Web3 is a new phase of the internet that is built on blockchains. It represents a shift from the current centralized model controlled by a handful of corporations to a decentralized model where use and access are controlled by community-run networks. The evolution of the internet can be described in three stages. Web1 was the first draft of the internet which proliferated in the 1990s and early 2000s, where people mostly used the internet to read web pages and chat. Web2 came about in the mid-2000s, with the emergence of social media platforms like Myspace, Facebook, and Twitter, empowering users to create their own content. Web3 is the next phase, where users not only read and write content, but also own it.

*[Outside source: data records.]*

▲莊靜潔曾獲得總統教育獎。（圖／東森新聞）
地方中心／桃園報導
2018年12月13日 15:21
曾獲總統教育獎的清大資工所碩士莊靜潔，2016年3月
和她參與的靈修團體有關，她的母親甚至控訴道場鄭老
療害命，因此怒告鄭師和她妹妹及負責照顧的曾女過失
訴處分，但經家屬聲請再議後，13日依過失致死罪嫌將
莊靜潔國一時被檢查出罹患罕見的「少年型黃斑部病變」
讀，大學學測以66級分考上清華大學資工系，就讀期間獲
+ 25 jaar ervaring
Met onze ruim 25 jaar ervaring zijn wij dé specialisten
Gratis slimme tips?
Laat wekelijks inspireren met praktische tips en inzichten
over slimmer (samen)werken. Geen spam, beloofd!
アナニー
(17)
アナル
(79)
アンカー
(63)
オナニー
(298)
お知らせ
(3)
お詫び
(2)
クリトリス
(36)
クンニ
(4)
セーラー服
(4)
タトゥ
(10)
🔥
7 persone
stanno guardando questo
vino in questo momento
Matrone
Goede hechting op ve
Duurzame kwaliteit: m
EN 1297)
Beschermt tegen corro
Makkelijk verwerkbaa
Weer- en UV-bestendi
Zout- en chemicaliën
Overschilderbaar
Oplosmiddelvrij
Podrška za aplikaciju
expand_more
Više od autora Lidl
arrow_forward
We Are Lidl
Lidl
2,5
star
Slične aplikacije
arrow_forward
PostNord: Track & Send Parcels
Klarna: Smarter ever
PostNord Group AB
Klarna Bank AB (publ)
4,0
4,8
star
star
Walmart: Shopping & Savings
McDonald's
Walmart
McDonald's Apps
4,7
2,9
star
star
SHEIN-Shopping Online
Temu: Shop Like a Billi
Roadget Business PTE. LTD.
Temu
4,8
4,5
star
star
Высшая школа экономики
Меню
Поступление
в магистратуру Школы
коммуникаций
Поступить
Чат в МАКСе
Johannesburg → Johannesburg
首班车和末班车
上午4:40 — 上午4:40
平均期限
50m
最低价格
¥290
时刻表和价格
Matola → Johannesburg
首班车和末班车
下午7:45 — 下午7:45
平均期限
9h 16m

In the context of Web3, technostalgia takes on new significance, as it allows us to appreciate the journey of the internet from its inception to its current state, and now towards Web3 in full effect. Understanding the evolution of the internet from its origin to the present day is crucial because it provides us with a roadmap of previous innovations and challenges, informing our decisions and strategies as we build a more decentralized, transparent, and user-empowered digital world. This historical perspective is key to ensuring that Web3 not only replicates the successes of previous iterations but also learns from their shortcomings, notably utilizing the blockchain to enable a more thoughtful and inclusive future for the internet. The result: forging a path that honors the past while boldly innovating for tomorrow.

Kyt, Bug Phone, 2023

Technostalgia and Digital Art ☆゚.*・。゚

In the context of digital art, technostalgia acts as a theme, sentiment and lens for critique. This can take the form of adopting retro tech aesthetics such as pixel art or low-poly 3D renders, to reappropriating and/or making use of obsolete technologies. We can divide these approaches largely into two categories: The Sentimental and The Critical.

  1. The Sentimental

    Artists and artworks that adopt The Sentimental approach to technostalgia often reappropriate the aesthetics of retro, 90s or Y2K technologies and present them in a way that evokes a strong emotional reaction in the viewer as they relate what they see in the work with their own personal experiences and memories of these technologies. Our first online exhibition on SuperRare, The Crypto Pawnshop, explored the sentimental approach to technostalgia in depth, developing the visual imaginary of a fictional ‘crypto pawnshop’ that stocked a series of gadgets and gizmos that upon first view appear to be reminiscent of the real-life objects we used to own, and yet they are purely speculative, often exhibiting a broken or non-functional design. The dissociation of these imaginary objects with that which existed concretely demonstrates the anesthetizing effect of technostalgia; our flawed memories often over-apply sentimental or aesthetic value to these objects which, in reality, would often glitch or fail. By leaning into this dissociation, these artworks dive wholly into the purely ‘sentimental’ value of Technostalgia, favoring emotional reminiscences over factual verity.

    Some artists that have adopted the sentimental approach to technostalgia include: Emi Kusano, Kyt, POLYGON1993, and Nicole Ruggiero, to name a few.